To use zipped ImageNet instead of folder dataset, add --zip to the parameters.
- To cache the dataset in the memory instead of reading from files every time, add --cache-mode part, which will
  shard the dataset into non-overlapping pieces for different GPUs and only load the corresponding one for each GPU.
When GPU memory is not enough, you can try the following suggestions:
- Use gradient accumulation by adding --accumulation-steps <steps>, set appropriate <steps> according to your need.
- Use gradient checkpointing by adding --use-checkpoint, e.g., it saves about 60% memory when training Swin-B.
  Please refer to this page for more details.
- We recommend using multi-node with more GPUs for training very large models, a tutorial can be found
  in this page.
To change config options in general, you can use --opts KEY1 VALUE1 KEY2 VALUE2, e.g.,
--opts TRAIN.EPOCHS 100 TRAIN.WARMUP_EPOCHS 5 will change total epochs to 100 and warm-up epochs to 5.
For additional options, see config and run python main.py --help to get detailed message.

For example, to train Swin Transformer with 8 GPU on a single node for 300 epochs, run:

Swin-T:

python -m torch.distributed.launch --nproc_per_node 8 --master_port 12345  main.py \
--cfg configs/swin/swin_tiny_patch4_window7_224.yaml --data-path <imagenet-path> --batch-size 128

Swin-S:

python -m torch.distributed.launch --nproc_per_node 8 --master_port 12345  main.py \
--cfg configs/swin/swin_small_patch4_window7_224.yaml --data-path <imagenet-path> --batch-size 128

Swin-B:

python -m torch.distributed.launch --nproc_per_node 8 --master_port 12345  main.py \
--cfg configs/swin/swin_base_patch4_window7_224.yaml --data-path <imagenet-path> --batch-size 64 \
--accumulation-steps 2 [--use-checkpoint]

Pre-training on ImageNet-22K

For example, to pre-train a Swin-B model on ImageNet-22K:

python -m torch.distributed.launch --nproc_per_node 8 --master_port 12345  main.py \
--cfg configs/swin/swin_base_patch4_window7_224_22k.yaml --data-path <imagenet22k-path> --batch-size 64 \
--accumulation-steps 8 [--use-checkpoint]

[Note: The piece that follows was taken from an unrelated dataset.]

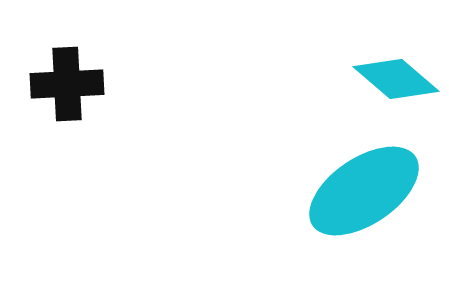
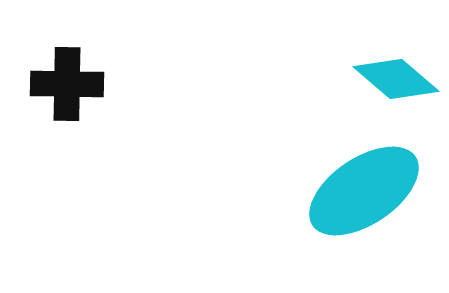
black cross: rotated 4 degrees clockwise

Fine-tuning on higher resolution

For example, to fine-tune a Swin-B model pre-trained on 224x224 resolution to 384x384 resolution:

python -m torch.distributed.launch --nproc_per_node 8 --master_port 12345  main.py \
--cfg configs/swin/swin_base_patch4_window12_384_finetune.yaml --pretrained swin_base_patch4_window7_224.pth \
--data-path <imagenet-path> --batch-size 64 --accumulation-steps 2 [--use-checkpoint]

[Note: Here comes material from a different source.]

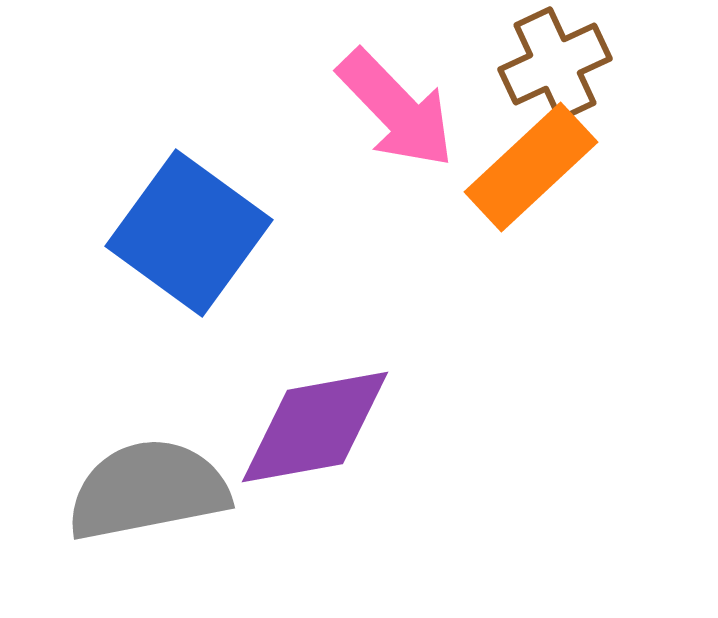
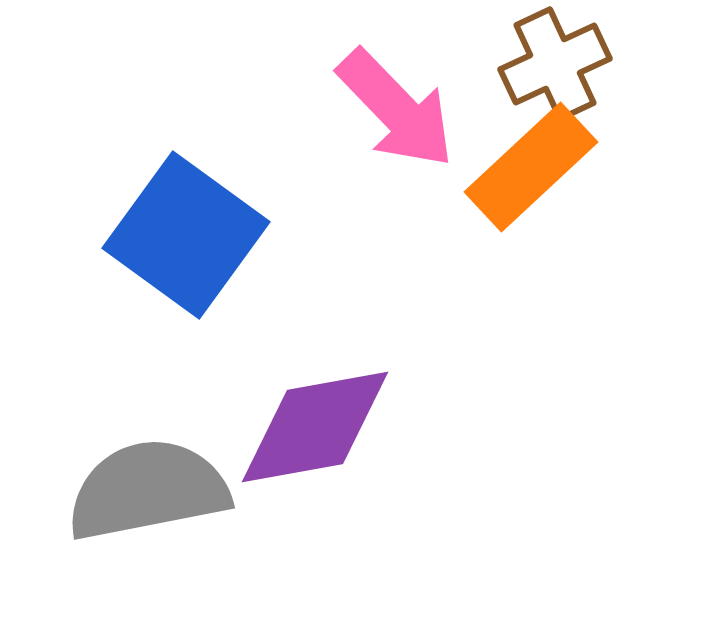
blue square: moved 3 px left, 2 px down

Fine-tuning from a ImageNet-22K(21K) pre-trained model

For example, to fine-tune a Swin-B model pre-trained on ImageNet-22K(21K):

python -m torch.distributed.launch --nproc_per_node 8 --master_port 12345  main.py \
--cfg configs/swin/swin_base_patch4_window7_224_22kto1k_finetune.yaml --pretrained swin_base_patch4_window7_224_22k.pth \
--data-path <imagenet-path> --batch-size 64 --accumulation-steps 2 [--use-checkpoint]

Throughput

To measure the throughput, run:

python -m torch.distributed.launch --nproc_per_node 1 --master_port 12345  main.py \
--cfg <config-file> --data-path <imagenet-path> --batch-size 64 --throughput --disable_amp

Mixture-of-Experts Support

Install Tutel

python3 -m pip uninstall tutel -y 
python3 -m pip install --user --upgrade git+https://github.com/microsoft/tutel@main

Training Swin-MoE

For example, to train a Swin-MoE-S model with 32 experts on ImageNet-22K with 32 GPUs (4 nodes):

python -m torch.distributed.launch --nproc_per_node 8 --nnode=4 \
--node_rank=<node-rank> --master_addr=<master-ip> --master_port 12345  main_moe.py \
--cfg configs/swinmoe/swin_moe_small_patch4_window12_192_32expert_32gpu_22k.yaml --data-path <imagenet22k-path> --batch-size 128

Evaluating Swin-MoE

To evaluate a Swin-MoE-S with 32 experts on ImageNet-22K with 32 GPUs (4 nodes):

Download the zip file swin_moe_small_patch4_window12_192_32expert_32gpu_22k.zip which contains the pre-trained models for each rank, and unzip them to the folder "swin_moe_small_patch4_window12_192_32expert_32gpu_22k".
Run the following evaluation command, note the checkpoint path should not contain the ".rank<x>" suffix.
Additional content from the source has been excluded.